Problem details - Every line from the one containing "I agree with" to the final line of the material below must be reproduced exactly; leave out all other lines.

* * *

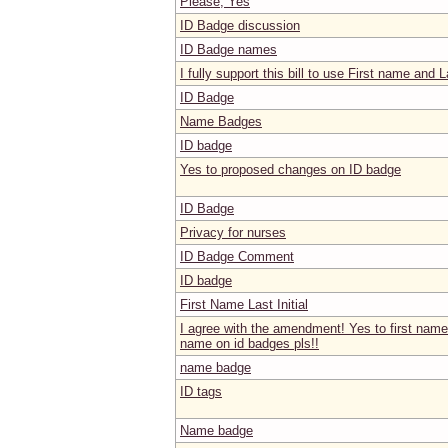
Please, Yes
ID Badge discussion
ID Badge names
I fully support this bill to use First name and La
ID Badge
Name Badges
ID badge
Yes to proposed changes on ID badge
ID Badge
Privacy for nurses
ID Badge Comment
ID badge
First Name Last Initial
I agree with the amendment! Yes to first name a
name on id badges pls!!
name badge
ID tags
Name badge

* * *

Task solution -
I agree with the amendment! Yes to first name a
name on id badges pls!!
name badge
ID tags
Name badge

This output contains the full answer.